The trash gets taken out. Unhealthy businesses go out of business, and those that managed to weather the storm come out the other side all the stronger. You end up with a much cleaner business landscape, with a lot of toxic debt cleared away.
Consolidation and low competition leads to opportunities for entrepreneurship. Have a look sometime at just how many of the most powerful and recognizable household-name businesses today first came into existence during or immediately following severe recessions. As people get the sense that the crisis has passed, lenders and VCs become more free with their money, and new businesses get off the ground.
Increased competition leads to prosperity. And now we’re back to the top of the cycle. People call it “the business cycle,” but that’s really kind of a euphemism because no one wants to call it what it really is: a debt cycle.
On the way down in this cycle, as the supply of money tightens and people are losing employment, there’s less money available to spend on all sorts of things. In other words, demand drops. This causes prices to fall: deflation. And so you get a textbook causation/correlation fallacy, where people say “we don’t want deflation, because that means a recession.” No, not at all; the recession causes the deflation, not the other way around.
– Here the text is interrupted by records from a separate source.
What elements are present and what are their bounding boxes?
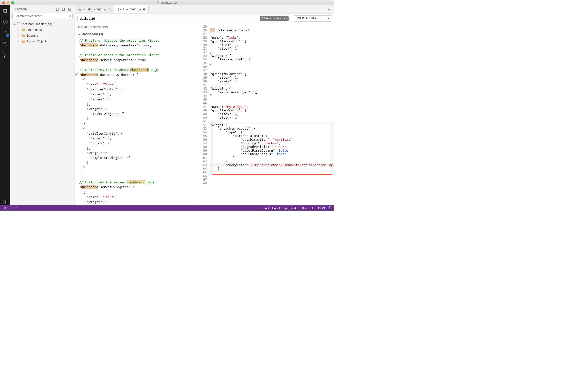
- tab-user-settings[interactable]: User Settings: [114, 5, 149, 13]
- code-line[interactable]: 33"widget": {: [198, 54, 334, 58]
- server-node[interactable]: ◢ localhost, master (sa): [10, 21, 74, 27]
- code-line[interactable]: 68: [198, 181, 334, 185]
- code-line[interactable]: 62 },: [198, 160, 334, 163]
- code-line[interactable]: 61 }: [198, 156, 334, 160]
- code-line[interactable]: 60 "columnsAsLabels": false: [198, 152, 334, 156]
- svg-point-18: [329, 207, 329, 207]
- settings-gear-icon[interactable]: [2, 199, 9, 206]
- code-line[interactable]: 66: [198, 174, 334, 178]
- source-control-activity-icon[interactable]: [2, 52, 9, 59]
- code-line[interactable]: 26"d.database.widgets": [: [198, 28, 334, 32]
- code-line[interactable]: 34 "tasks-widget": {}: [198, 58, 334, 61]
- code-line[interactable]: 54 "type": {: [198, 130, 334, 134]
- code-line[interactable]: 36: [198, 65, 334, 69]
- code-line[interactable]: 40 "sizey": 2: [198, 79, 334, 83]
- code-line[interactable]: 47"name": "My-Widget",: [198, 105, 334, 109]
- code-line[interactable]: 28"name": "Tasks",: [198, 36, 334, 39]
- code-line[interactable]: 64 }: [198, 167, 334, 170]
- history-activity-icon[interactable]: [2, 19, 9, 25]
- code-line[interactable]: 63 "queryFile": "/Users/erickang/Documen…: [198, 163, 334, 167]
- svg-point-7: [6, 55, 7, 56]
- sidebar-title: SERVERS: [13, 8, 27, 10]
- code-line[interactable]: 39 "sizex": 1,: [198, 76, 334, 79]
- code-line[interactable]: 65}: [198, 170, 334, 174]
- user-settings-pane[interactable]: 2526"d.database.widgets": [2728"name": "…: [198, 23, 334, 206]
- code-line[interactable]: 55 "horizontalBar": {: [198, 134, 334, 138]
- settings-scope-select[interactable]: USER SETTINGS ▾: [294, 15, 331, 22]
- code-line[interactable]: 35}: [198, 61, 334, 65]
- language-mode[interactable]: JSON: [317, 207, 325, 209]
- explorer-activity-icon[interactable]: 1: [2, 30, 9, 36]
- default-settings-heading: DEFAULT SETTINGS: [75, 25, 198, 31]
- default-settings-pane[interactable]: DEFAULT SETTINGS ◢Dashboard (4) // Enabl…: [75, 23, 198, 206]
- db-connection-icon: [78, 8, 82, 11]
- servers-activity-icon[interactable]: [2, 7, 9, 14]
- tab-label: localhost:TutorialDB: [84, 8, 111, 11]
- maximize-window-button[interactable]: [11, 1, 14, 4]
- feedback-icon[interactable]: [328, 206, 331, 210]
- indentation[interactable]: Spaces: 4: [284, 207, 296, 209]
- code-line[interactable]: 42"widget": {: [198, 87, 334, 90]
- new-connection-icon[interactable]: [56, 7, 60, 11]
- code-line[interactable]: 44}: [198, 94, 334, 98]
- settings-search[interactable]: 4 Settings matched: [77, 15, 290, 22]
- new-group-icon[interactable]: [62, 7, 66, 11]
- code-line[interactable]: 52"widget": {: [198, 123, 334, 127]
- close-window-button[interactable]: [2, 1, 5, 4]
- clear-search-icon[interactable]: ×: [69, 14, 71, 18]
- svg-point-6: [4, 56, 5, 57]
- server-search[interactable]: ×: [12, 13, 73, 19]
- servers-sidebar: SERVERS × ◢ localhost, master (sa) ▹ Dat…: [10, 5, 75, 206]
- minimize-window-button[interactable]: [7, 1, 10, 4]
- code-line[interactable]: 45: [198, 98, 334, 101]
- code-line[interactable]: 43 "explorer-widget": {}: [198, 90, 334, 94]
- section-dashboard[interactable]: ◢Dashboard (4): [75, 31, 198, 38]
- dirty-indicator-icon: [143, 9, 145, 10]
- code-line[interactable]: 27: [198, 32, 334, 36]
- tab-overflow-button[interactable]: ···: [323, 5, 334, 13]
- svg-rect-2: [4, 10, 6, 12]
- code-line[interactable]: 48"gridItemConfig": {: [198, 109, 334, 112]
- cursor-position[interactable]: Ln 63, Col 74: [264, 207, 280, 209]
- code-line[interactable]: 53 "insights-widget": {: [198, 127, 334, 130]
- code-line[interactable]: 57 "dataType": "number",: [198, 141, 334, 145]
- code-line[interactable]: 51},: [198, 119, 334, 123]
- code-line[interactable]: 25: [198, 25, 334, 28]
- warnings-count[interactable]: 0: [12, 206, 17, 209]
- collapse-all-icon[interactable]: [68, 7, 72, 11]
- eol[interactable]: LF: [311, 207, 314, 209]
- editor-tabs: localhost:TutorialDB User Settings ···: [75, 5, 334, 14]
- code-line[interactable]: 58 "legendPosition": "none",: [198, 145, 334, 149]
- encoding[interactable]: UTF-8: [299, 207, 307, 209]
- scope-label: USER SETTINGS: [296, 17, 319, 20]
- code-line[interactable]: 37: [198, 69, 334, 72]
- settings-search-input[interactable]: [80, 17, 260, 21]
- server-tree[interactable]: ◢ localhost, master (sa) ▹ Databases ▹ S…: [10, 21, 74, 45]
- code-line[interactable]: 56 "dataDirection": "vertical",: [198, 138, 334, 141]
- svg-point-15: [79, 9, 80, 10]
- search-activity-icon[interactable]: [2, 41, 9, 48]
- tab-tutorialdb[interactable]: localhost:TutorialDB: [75, 5, 114, 13]
- server-label: localhost, master (sa): [22, 22, 52, 26]
- errors-count[interactable]: 0: [3, 206, 8, 209]
- code-line[interactable]: 31 "sizey": 1: [198, 47, 334, 50]
- code-line[interactable]: 41},: [198, 83, 334, 87]
- code-line[interactable]: 29"gridItemConfig": {: [198, 39, 334, 43]
- code-line[interactable]: 50 "sizey": 1: [198, 116, 334, 119]
- code-line[interactable]: 49 "sizex": 2,: [198, 112, 334, 116]
- badge: 1: [6, 34, 9, 37]
- server-search-input[interactable]: [12, 13, 73, 19]
- window-title: settings.json: [14, 1, 320, 4]
- code-line[interactable]: 46: [198, 101, 334, 105]
- code-line[interactable]: 32},: [198, 50, 334, 54]
- svg-rect-10: [63, 8, 64, 10]
- code-line[interactable]: 67: [198, 178, 334, 181]
- edit-pencil-icon[interactable]: [75, 72, 78, 77]
- code-line[interactable]: 59 "labelFirstColumn": false,: [198, 149, 334, 152]
- code-line[interactable]: 30 "sizex": 1,: [198, 43, 334, 47]
- code-line[interactable]: 38"gridItemConfig": {: [198, 72, 334, 76]
- tree-folder-server-objects[interactable]: ▹ Server Objects: [10, 38, 74, 44]
- tree-label: Databases: [27, 28, 42, 31]
- tree-folder-security[interactable]: ▹ Security: [10, 32, 74, 38]
- tree-folder-databases[interactable]: ▹ Databases: [10, 27, 74, 32]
That’s where we get to the strawman argument from the top of the article: people will say that deflation is not a sign of a healthy economy because it shows up during recessions. And yes, when this happens, it’s painful, definitely. It’s not immediately healthy for the economy; quite the opposite in fact.
But in the bigger picture, it’s healthy in the same way that a fever or vomiting can be good for your health when you’re sick: it’s helping to get rid of the toxic things that are making you sick. Without clearing out the bad debts that are dragging everything down, the economy might never recover, and deflation helps with that.
But no one would spend!
The other common argument against deflation is “it will make economic activity grind to a halt as people try to wait it out.” If you expect something will be cheaper tomorrow, why buy it today? And at first glance, this seems like a reasonable argument, but then you think about it for five seconds and realize it’s mostly nonsense.
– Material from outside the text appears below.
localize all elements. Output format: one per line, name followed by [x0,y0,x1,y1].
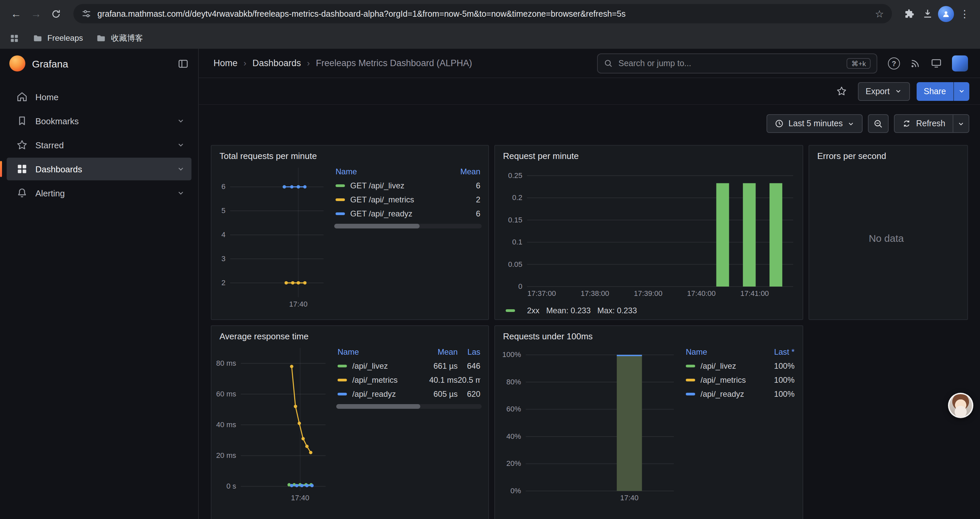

What are you buying? What are you, personally, buying in your day-to-day life? Mostly the basics. You buy your groceries. You put gas in the car. You pay your bills. How much of that can you simply choose not to do just because prices are falling? If you think groceries are going to be cheaper next week, yeah, that’s cool and all, but what exactly are you going to eat until then?
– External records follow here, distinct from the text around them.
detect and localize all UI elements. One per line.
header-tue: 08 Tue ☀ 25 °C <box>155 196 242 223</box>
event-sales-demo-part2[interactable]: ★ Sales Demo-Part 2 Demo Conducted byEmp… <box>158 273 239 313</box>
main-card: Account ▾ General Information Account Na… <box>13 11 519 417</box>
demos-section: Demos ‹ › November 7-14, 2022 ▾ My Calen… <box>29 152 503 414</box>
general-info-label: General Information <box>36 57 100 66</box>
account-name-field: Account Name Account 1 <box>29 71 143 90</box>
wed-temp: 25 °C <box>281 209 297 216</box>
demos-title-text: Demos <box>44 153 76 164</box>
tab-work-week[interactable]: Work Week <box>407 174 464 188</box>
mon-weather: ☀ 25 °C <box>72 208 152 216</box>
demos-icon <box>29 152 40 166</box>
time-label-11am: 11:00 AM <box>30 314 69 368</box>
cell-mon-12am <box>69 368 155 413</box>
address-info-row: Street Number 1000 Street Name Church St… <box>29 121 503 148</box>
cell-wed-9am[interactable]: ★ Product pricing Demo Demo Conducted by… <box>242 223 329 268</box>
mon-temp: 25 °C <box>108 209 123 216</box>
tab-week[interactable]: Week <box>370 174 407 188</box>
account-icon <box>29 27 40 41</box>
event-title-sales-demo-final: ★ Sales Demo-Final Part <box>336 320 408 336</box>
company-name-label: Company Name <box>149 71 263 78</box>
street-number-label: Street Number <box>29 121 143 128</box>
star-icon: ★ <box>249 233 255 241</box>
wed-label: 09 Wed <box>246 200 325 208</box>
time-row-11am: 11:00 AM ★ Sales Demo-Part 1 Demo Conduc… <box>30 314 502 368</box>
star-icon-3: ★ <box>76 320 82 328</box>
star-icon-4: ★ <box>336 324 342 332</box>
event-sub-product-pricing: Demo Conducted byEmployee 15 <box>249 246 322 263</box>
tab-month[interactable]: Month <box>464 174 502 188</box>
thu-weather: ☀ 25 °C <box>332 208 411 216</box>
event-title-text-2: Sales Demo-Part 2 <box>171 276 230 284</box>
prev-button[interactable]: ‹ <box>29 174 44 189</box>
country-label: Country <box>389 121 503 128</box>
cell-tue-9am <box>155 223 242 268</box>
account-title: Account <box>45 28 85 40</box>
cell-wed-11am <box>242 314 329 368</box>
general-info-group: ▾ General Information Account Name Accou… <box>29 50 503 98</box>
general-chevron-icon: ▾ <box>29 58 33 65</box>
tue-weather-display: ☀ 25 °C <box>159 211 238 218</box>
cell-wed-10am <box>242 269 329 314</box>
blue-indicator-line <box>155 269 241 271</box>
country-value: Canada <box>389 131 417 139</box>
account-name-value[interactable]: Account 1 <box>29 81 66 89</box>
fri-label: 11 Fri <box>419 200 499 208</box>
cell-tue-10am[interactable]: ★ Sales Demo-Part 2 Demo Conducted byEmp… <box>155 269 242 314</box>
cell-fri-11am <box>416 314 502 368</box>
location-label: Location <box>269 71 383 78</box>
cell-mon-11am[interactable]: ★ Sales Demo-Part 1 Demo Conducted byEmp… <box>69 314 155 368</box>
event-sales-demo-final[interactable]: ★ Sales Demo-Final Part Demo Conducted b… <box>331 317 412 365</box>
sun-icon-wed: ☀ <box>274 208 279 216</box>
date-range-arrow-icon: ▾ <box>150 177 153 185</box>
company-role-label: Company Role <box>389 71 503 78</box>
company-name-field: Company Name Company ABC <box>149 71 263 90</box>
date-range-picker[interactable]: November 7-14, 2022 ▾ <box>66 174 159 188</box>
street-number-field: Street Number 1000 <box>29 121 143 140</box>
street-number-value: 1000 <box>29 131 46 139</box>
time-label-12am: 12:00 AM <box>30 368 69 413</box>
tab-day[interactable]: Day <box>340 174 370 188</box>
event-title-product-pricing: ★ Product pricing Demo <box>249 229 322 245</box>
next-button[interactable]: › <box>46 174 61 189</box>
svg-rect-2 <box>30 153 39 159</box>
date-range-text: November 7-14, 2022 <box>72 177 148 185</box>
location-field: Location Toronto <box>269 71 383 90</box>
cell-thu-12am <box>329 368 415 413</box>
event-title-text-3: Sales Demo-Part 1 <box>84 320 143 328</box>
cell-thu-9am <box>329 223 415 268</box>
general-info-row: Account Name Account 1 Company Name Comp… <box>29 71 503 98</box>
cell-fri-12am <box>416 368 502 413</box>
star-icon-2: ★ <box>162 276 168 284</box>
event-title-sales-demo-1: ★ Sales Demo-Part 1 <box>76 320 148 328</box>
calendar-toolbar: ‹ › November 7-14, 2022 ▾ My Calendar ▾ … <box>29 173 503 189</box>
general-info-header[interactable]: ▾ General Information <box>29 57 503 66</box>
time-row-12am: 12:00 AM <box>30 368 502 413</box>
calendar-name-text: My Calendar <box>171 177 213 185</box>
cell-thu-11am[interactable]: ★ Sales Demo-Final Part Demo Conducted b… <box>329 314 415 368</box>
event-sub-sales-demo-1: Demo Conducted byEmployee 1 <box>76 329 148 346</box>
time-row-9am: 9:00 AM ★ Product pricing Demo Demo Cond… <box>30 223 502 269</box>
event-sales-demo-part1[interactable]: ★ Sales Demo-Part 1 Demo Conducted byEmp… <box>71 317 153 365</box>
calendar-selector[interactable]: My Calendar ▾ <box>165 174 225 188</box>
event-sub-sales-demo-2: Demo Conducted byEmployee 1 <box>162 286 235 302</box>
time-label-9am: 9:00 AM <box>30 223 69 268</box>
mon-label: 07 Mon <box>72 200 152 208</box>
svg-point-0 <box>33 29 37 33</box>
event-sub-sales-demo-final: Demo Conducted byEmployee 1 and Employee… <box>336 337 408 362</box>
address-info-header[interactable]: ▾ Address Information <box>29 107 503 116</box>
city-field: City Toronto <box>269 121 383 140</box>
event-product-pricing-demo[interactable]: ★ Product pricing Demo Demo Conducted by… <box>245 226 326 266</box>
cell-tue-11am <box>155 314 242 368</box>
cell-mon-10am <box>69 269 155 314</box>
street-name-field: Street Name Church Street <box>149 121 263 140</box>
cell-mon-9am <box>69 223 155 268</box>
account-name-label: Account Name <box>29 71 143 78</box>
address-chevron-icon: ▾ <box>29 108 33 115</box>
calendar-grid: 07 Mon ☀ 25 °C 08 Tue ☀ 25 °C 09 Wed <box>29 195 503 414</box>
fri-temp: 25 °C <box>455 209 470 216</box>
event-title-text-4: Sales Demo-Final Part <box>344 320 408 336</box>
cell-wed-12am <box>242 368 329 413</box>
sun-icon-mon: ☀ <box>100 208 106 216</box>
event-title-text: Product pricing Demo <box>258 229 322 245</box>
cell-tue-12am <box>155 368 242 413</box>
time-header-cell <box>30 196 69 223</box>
If you mention this, the standard response is something along the lines of, “well sure, for consumer goods maybe, but on the large-scale economy, you’re going to see a major decline in investment!” To which I can only laugh at the sheer absurdity of this utter failure of analysis. As Charles Babbage famously put it, “I am not able rightly to apprehend the kind of confusion of ideas that could provoke such a [conclusion].”
Think about it. Pretend you’re a big-shot investor with millions of dollars, looking for the right time to invest in something. What would get you more excited? The inflationary scenario, in which you invest expensive dollars today in the expectation of receiving debased future dollars? Or the deflationary scenario, in which you invest cheap dollars today in the expectation of receiving more-valuable future dollars? To ask the question is to answer it!
Debt, debt, debt, debt, debt.
Ultimately it all comes down to debt. Over and over again, at every turn, we see that debt is the problem, the uber-problem from which so many other problems spring. If you’re in debt, do everything you reasonably can to pay it down quickly. If you’re in some position of influence, push for policies that will allow our nation to do the same.
Only by getting out from under our mountainous, ruinous debts can we hope to build a healthy, capitalist economy.